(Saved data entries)

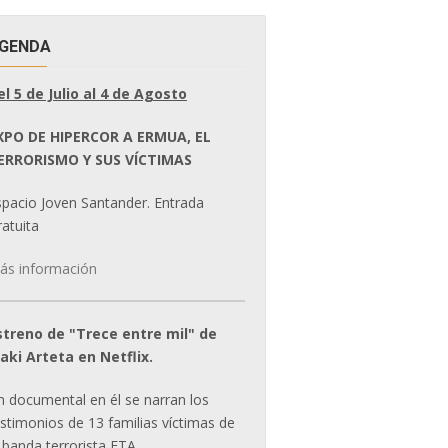
GENDA
el 5 de Julio al 4 de Agosto
XPO DE HIPERCOR A ERMUA, EL
ERRORISMO Y SUS VÍCTIMAS
spacio Joven Santander. Entrada
atuita
ás información
streno de "Trece entre mil" de
ñaki Arteta en Netflix.
n documental en él se narran los
estimonios de 13 familias víctimas de
 banda terrorista ETA.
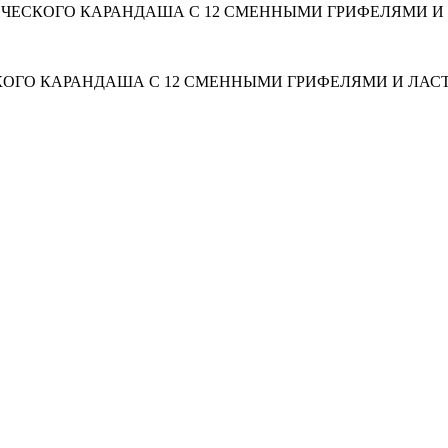
ИЧЕСКОГО КАРАНДАША С 12 СМЕННЫМИ ГРИФЕЛЯМИ И Л
КОГО КАРАНДАША С 12 СМЕННЫМИ ГРИФЕЛЯМИ И ЛАСТИ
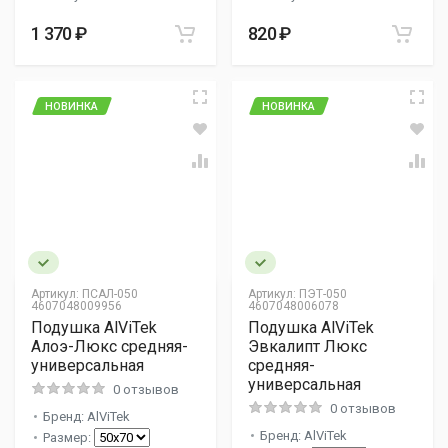
1 370 ₽
820 ₽
НОВИНКА
НОВИНКА
Артикул:
ПСАЛ-050
Артикул:
ПЭТ-050
4607048009956
4607048006078
Подушка AlViTek
Подушка AlViTek
Алоэ-Люкс средняя-
Эвкалипт Люкс
универсальная
средняя-
универсальная
0 отзывов
0 отзывов
Бренд: AlViTek
Бренд: AlViTek
Размер:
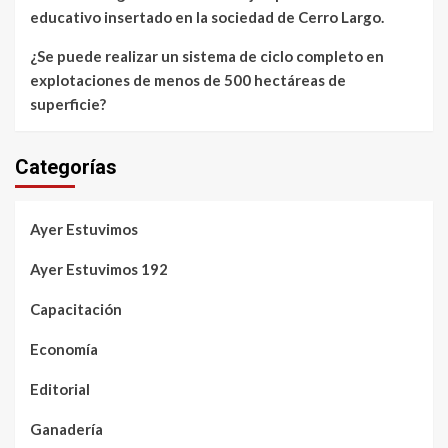
educativo insertado en la sociedad de Cerro Largo.
¿Se puede realizar un sistema de ciclo completo en
explotaciones de menos de 500 hectáreas de
superficie?
Categorías
Ayer Estuvimos
Ayer Estuvimos 192
Capacitación
Economía
Editorial
Ganadería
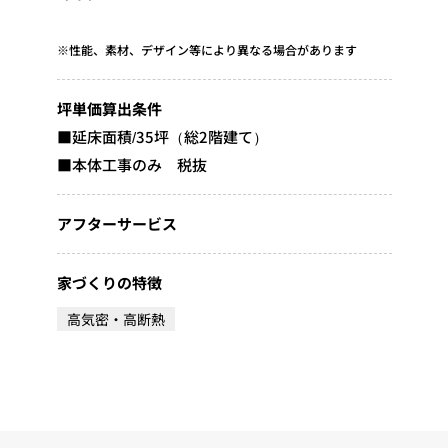
※性能、素材、デザイン等により異なる場合があります
坪単価算出条件
■延床面積/35坪（総2階建て）
■本体工事のみ 税抜
アフターサービス
家づくりの特徴
高気密・高断熱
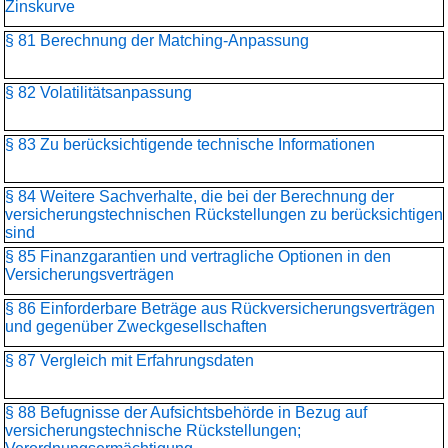
Zinskurve
§ 81 Berechnung der Matching-Anpassung
§ 82 Volatilitätsanpassung
§ 83 Zu berücksichtigende technische Informationen
§ 84 Weitere Sachverhalte, die bei der Berechnung der
versicherungstechnischen Rückstellungen zu berücksichtigen
sind
§ 85 Finanzgarantien und vertragliche Optionen in den
Versicherungsverträgen
§ 86 Einforderbare Beträge aus Rückversicherungsverträgen
und gegenüber Zweckgesellschaften
§ 87 Vergleich mit Erfahrungsdaten
§ 88 Befugnisse der Aufsichtsbehörde in Bezug auf
versicherungstechnische Rückstellungen;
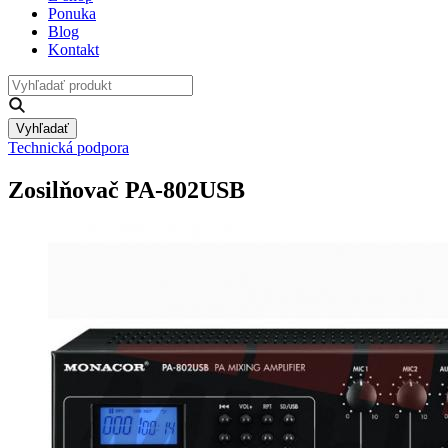
Ponuka
Blog
Kontakt
Vyhľadať
Technická podpora
Zosilňovač PA-802USB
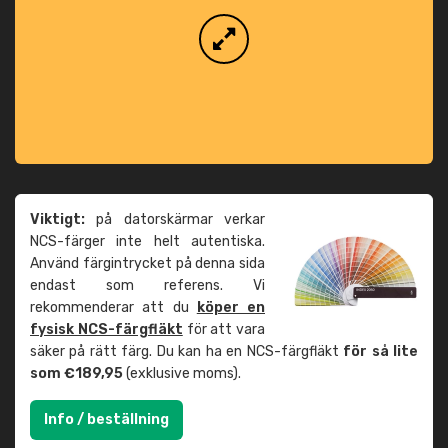
Viktigt:
på datorskärmar verkar
NCS-färger inte helt autentiska.
Använd färgintrycket på denna sida
endast som referens. Vi
rekommenderar att du
köper en
fysisk NCS-färgfläkt
för att vara
säker på rätt färg. Du kan ha en NCS-färgfläkt
för så lite
som €189,95
(exklusive moms).
Info / beställning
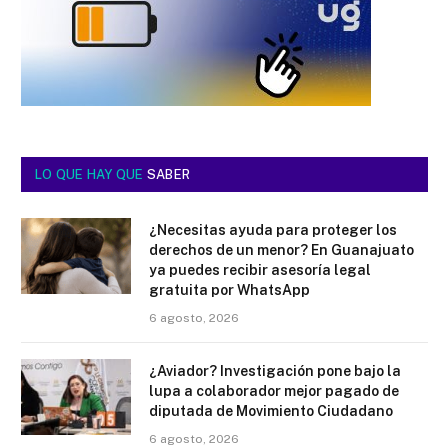
LO QUE HAY QUE
SABER
¿Necesitas ayuda para proteger los
derechos de un menor? En Guanajuato
ya puedes recibir asesoría legal
gratuita por WhatsApp
6 agosto, 2026
¿Aviador? Investigación pone bajo la
lupa a colaborador mejor pagado de
diputada de Movimiento Ciudadano
6 agosto, 2026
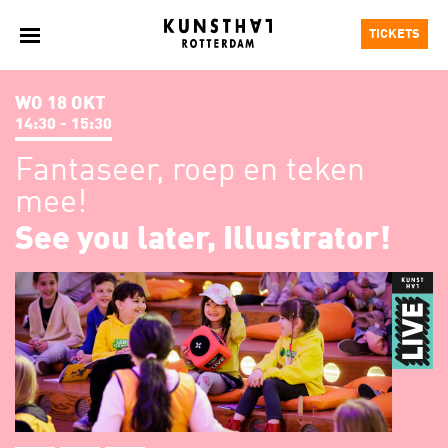
TICKETS
WO 18 OKT
14:30 - 15:30
Fantaseer, roep en teken
mee!
See you later, Illustrator!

## EXERCISE DESCRIPTION
Nothing but the lines above from the line with "ERRORISMO Y SUS VÍCTIMAS" up to and including the line with "4607048009956" should be returned, exactly as written and without pictures.

## ANSWER TO THIS PROBLEM
ERRORISMO Y SUS VÍCTIMAS
spacio Joven Santander. Entrada
atuita
ás información
streno de "Trece entre mil" de
ñaki Arteta en Netflix.
n documental en él se narran los
estimonios de 13 familias víctimas de
 banda terrorista ETA.
ИЧЕСКОГО КАРАНДАША С 12 СМЕННЫМИ ГРИФЕЛЯМИ И Л
КОГО КАРАНДАША С 12 СМЕННЫМИ ГРИФЕЛЯМИ И ЛАСТИ
1 370 ₽
820 ₽
НОВИНКА
НОВИНКА
Артикул:
ПСАЛ-050
Артикул:
ПЭТ-050
4607048009956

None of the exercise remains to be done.